The Vishwakarma community refer to themselves as the Viswabrahmin, and are sometimes described as an Indian caste. The community comprises five sub-groups—carpenters, blacksmiths, bronze smiths, goldsmiths and stonemasons—who believe that they are descendants of Vishvakarman, a Hindu deity.
They worship various forms of this deity and follow five Vedas—Rigveda, Yajurveda, Samaveda, Atharvaveda, and Pranava Veda.
The communal name of Vishwakarma is of fairly recent usage. The British Raj misunderstood the Indian caste system as being an inflexible concept based on varna, ignoring all evidence of caste creation and disintegration caused by processes of social fission and fusion. This flawed interpretation, formed in part by heeding the work of Brahmin scholars, resulted in many communities aspiring to official recognition of a higher social status than was traditional, based on claims of descent from elite groups such as the Brahmins or Kshatriyas. Among the changes that occurred during this period, the census administrator John Henry Hutton recorded in 1931 a caste called the Vishwakarma, which was an administrative creation defined as a community of artisans who were geographically disparate but shared fairly similar occupations. Like the similarly-created Yadavs, who were an administrative grouping of grazers, herders and dairymen, the Vishwakarma comprised numerous previously diverse castes.
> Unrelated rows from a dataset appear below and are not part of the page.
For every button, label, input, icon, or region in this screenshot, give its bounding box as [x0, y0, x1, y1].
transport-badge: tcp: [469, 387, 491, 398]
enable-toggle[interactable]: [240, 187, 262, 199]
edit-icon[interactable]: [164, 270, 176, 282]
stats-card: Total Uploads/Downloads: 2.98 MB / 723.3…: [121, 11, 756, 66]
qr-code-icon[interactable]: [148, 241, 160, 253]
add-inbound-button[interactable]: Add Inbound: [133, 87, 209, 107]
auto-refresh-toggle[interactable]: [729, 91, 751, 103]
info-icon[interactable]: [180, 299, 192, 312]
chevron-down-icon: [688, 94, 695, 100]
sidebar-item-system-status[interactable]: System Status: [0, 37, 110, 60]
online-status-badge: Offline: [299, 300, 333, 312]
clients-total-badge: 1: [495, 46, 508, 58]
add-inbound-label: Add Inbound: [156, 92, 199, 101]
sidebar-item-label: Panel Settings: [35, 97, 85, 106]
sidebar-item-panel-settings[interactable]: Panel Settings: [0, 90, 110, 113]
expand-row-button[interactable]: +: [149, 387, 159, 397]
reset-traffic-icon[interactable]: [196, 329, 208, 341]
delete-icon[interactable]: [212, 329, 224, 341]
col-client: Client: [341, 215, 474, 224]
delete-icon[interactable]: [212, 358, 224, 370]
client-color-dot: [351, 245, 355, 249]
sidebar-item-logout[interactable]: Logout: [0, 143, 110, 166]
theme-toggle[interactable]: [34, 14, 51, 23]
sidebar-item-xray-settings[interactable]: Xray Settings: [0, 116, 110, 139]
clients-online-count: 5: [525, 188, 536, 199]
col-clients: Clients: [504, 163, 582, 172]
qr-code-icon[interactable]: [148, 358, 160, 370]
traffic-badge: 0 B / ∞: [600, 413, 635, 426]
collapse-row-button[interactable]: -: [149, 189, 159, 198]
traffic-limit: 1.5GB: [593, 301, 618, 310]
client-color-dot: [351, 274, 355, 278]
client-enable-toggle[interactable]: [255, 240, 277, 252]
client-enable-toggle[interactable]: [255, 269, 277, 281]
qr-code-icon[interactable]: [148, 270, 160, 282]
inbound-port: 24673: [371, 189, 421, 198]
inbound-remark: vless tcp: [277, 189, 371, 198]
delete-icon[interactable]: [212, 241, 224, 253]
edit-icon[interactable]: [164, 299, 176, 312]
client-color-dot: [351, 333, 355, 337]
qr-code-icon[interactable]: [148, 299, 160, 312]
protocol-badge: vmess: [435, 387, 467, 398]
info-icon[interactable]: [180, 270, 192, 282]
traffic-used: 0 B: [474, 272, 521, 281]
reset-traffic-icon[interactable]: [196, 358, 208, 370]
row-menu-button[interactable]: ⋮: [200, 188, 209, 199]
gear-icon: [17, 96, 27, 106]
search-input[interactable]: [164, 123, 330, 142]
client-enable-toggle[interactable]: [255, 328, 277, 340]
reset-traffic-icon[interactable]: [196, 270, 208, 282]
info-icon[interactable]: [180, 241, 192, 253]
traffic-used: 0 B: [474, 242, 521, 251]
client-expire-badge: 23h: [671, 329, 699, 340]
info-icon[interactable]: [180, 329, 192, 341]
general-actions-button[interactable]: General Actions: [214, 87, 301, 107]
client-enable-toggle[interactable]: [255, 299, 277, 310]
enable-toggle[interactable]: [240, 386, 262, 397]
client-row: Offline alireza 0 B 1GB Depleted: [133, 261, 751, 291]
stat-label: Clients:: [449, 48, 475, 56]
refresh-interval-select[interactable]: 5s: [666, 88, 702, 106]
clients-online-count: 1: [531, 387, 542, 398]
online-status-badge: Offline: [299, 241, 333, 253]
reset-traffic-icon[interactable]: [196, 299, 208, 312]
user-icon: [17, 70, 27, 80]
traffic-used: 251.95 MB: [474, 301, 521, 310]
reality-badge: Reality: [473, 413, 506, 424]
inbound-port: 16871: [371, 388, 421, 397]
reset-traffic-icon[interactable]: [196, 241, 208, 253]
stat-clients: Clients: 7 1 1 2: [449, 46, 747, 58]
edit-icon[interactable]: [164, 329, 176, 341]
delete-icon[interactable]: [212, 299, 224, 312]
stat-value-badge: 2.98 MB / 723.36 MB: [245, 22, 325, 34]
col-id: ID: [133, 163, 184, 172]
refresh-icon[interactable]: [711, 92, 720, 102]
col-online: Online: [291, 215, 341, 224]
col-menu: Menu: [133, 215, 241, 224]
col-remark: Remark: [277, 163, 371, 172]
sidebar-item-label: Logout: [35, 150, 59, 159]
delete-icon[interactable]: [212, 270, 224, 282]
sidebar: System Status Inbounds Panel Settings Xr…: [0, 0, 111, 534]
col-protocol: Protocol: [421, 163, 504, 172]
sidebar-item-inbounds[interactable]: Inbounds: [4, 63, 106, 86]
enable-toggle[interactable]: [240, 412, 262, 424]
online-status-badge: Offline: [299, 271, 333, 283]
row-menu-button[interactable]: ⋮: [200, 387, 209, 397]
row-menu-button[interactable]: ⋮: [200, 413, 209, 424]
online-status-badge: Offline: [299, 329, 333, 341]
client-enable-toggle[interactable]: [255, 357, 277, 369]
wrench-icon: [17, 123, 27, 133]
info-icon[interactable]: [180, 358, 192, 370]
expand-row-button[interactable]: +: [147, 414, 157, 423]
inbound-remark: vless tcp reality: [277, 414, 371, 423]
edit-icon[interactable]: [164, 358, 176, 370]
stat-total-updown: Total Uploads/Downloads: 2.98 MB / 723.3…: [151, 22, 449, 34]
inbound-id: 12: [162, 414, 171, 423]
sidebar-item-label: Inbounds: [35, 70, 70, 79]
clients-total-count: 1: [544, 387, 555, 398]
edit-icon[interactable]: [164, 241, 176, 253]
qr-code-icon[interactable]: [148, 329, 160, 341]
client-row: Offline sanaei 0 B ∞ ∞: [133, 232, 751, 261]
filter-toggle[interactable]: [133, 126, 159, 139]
The community prefer the new name, which has evidential support in 12th-century inscriptions that refer to smiths and sculptors belonging to the Vishwakarma kula, although Vijaya Ramaswamy notes that "... the Vishwakarma community is obviously cutting across caste lines" and "... comprises five socially and economically differentiated jatis". Prior to the Raj period, these communities were referred to by names such as Kammalar in present-day Tamil Nadu and Kerala, Panchalar in Karnataka, and Panchanamuvaru in Andhra Pradesh, while there are also medieval inscriptions that refer to them as the Rathakara and Kammala-Rathakarar.